Ultracold molecules can be used for a wide range of applications, including quantum chemistry,
tests of fundamental physics, and quantum simulation. These goals hinge on the ability to
produce a gas of polar molecules at high phase-space density. Sympathetic cooling offers a
promising route to bring laser-cooled molecules into this regime.
In this thesis, we make progress towards sympathetic cooling of CaF molecules with ultracold
Rb atoms. Both species are loaded into a magnetic trap and we study collisions between them.
Rotationally-excited molecules are found to collide inelastically with the atoms with a rate
coefficient close to the universal limit. In the rotational ground state, no inelastic collisions are
observed but an upper bound is placed on the inter-species inelastic loss rate coefficient. An
attempt was made to observe thermalization between the two species is observed, which places
an upper limit on the elastic cross section.

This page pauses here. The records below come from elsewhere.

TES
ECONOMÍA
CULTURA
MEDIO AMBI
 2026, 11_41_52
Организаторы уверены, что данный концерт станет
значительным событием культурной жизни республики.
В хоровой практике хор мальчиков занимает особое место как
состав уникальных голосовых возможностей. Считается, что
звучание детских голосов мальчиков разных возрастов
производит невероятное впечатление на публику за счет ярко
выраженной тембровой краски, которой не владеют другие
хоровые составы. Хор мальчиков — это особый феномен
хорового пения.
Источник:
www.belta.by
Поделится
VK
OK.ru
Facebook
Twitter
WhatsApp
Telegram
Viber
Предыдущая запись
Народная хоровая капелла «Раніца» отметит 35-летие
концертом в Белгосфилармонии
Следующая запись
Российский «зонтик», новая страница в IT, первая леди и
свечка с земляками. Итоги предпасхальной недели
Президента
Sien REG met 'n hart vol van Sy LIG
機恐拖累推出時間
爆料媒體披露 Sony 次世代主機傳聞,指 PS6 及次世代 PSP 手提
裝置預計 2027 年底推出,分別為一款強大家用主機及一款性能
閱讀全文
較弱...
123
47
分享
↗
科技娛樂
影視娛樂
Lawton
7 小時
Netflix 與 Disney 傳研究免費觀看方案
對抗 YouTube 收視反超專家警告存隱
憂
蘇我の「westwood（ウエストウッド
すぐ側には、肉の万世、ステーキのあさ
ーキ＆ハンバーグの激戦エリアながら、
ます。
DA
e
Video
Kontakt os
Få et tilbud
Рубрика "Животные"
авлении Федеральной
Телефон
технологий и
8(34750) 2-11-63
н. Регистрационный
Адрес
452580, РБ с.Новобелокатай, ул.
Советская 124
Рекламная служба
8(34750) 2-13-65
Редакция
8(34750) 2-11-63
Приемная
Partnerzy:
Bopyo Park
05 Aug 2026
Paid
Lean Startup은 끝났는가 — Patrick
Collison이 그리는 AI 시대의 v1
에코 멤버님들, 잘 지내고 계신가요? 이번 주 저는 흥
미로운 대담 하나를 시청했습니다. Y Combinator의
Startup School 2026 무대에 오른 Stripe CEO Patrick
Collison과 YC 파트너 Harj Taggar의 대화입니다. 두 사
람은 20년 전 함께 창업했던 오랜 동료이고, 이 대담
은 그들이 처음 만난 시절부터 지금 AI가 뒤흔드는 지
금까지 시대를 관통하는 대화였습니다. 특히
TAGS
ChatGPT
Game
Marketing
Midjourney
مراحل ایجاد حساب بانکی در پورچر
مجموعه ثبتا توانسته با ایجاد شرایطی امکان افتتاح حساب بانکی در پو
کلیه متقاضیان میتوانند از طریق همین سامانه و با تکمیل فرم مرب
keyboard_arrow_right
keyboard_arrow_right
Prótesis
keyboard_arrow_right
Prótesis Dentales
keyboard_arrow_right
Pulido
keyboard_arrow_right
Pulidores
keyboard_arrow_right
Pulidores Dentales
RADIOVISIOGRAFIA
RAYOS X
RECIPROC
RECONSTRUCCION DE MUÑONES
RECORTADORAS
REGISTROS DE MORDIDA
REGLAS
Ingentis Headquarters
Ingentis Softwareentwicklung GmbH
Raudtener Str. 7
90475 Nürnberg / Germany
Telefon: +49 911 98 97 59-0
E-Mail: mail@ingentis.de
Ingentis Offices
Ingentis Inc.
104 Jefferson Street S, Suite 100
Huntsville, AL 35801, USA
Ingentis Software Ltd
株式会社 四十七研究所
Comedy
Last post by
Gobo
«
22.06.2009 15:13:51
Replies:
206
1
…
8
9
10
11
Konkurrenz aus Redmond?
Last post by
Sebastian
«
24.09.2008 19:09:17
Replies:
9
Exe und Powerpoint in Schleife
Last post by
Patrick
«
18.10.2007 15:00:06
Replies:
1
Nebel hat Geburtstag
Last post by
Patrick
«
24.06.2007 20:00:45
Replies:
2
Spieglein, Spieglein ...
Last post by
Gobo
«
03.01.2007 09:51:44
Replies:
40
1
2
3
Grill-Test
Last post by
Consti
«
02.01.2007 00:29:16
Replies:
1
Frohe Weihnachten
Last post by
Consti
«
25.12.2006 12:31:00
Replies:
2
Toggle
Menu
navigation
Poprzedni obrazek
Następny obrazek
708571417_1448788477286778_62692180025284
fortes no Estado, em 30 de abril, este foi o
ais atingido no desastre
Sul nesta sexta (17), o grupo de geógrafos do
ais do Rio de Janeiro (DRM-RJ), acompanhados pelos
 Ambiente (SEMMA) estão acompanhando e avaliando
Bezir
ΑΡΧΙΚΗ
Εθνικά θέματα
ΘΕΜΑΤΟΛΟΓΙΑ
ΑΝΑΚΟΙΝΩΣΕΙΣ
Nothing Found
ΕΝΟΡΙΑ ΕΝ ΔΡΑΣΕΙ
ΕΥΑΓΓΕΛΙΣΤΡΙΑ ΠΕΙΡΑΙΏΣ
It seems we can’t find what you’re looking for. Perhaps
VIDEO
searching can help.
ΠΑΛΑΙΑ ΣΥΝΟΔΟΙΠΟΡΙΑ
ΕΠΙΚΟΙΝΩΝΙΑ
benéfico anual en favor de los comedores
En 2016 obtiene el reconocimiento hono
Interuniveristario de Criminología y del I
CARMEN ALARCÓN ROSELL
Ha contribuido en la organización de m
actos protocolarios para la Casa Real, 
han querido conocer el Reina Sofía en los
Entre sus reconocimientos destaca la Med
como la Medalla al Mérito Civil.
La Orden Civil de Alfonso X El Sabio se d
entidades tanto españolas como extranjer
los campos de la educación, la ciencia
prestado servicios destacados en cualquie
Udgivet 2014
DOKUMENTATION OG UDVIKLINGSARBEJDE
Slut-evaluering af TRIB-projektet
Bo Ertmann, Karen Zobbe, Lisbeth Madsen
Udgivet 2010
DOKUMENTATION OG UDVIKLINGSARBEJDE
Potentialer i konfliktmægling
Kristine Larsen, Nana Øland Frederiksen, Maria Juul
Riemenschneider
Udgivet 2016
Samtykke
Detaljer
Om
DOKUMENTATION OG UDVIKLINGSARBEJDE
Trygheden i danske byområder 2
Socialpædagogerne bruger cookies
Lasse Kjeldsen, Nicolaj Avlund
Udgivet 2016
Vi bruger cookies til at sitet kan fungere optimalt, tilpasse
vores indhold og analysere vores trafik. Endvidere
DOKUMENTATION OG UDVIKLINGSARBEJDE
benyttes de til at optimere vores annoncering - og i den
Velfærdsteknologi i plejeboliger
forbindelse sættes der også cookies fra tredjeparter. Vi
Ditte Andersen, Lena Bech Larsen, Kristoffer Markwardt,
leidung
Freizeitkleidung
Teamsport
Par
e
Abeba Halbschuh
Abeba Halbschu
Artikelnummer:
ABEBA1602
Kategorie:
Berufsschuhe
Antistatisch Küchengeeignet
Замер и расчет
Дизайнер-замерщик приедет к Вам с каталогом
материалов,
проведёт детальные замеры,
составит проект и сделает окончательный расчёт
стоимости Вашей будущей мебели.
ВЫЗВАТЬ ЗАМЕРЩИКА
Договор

Transverse cooling of the molecular beam used for loading the MOT is implemented, increasing
the number of molecules captured by a factor of 3.5. Benefiting from this, both species are
loaded into a 1D optical lattice - demonstrating the first mixture of atoms and laser-cooled
molecules in an optical trap. We observe rapid loss of molecules when cotrapped with the
atoms, even for molecules in the rotational ground state. This is attributed to elastic collisions
with the atoms, which have a temperature close to the trap depth for molecules. To circumvent
this, it is necessary to cool the atoms further in a deep optical trap. Cooling of Rb atoms in a
lattice and an optical dipole trap (ODT) is demonstrated using a Λ-enhanced gray molasses and
we succeed in cooling the atoms down to 18 μK in an ODT of depth 1mK. At this temperature,
sympathetic cooling of the molecules in the ODT should be observable.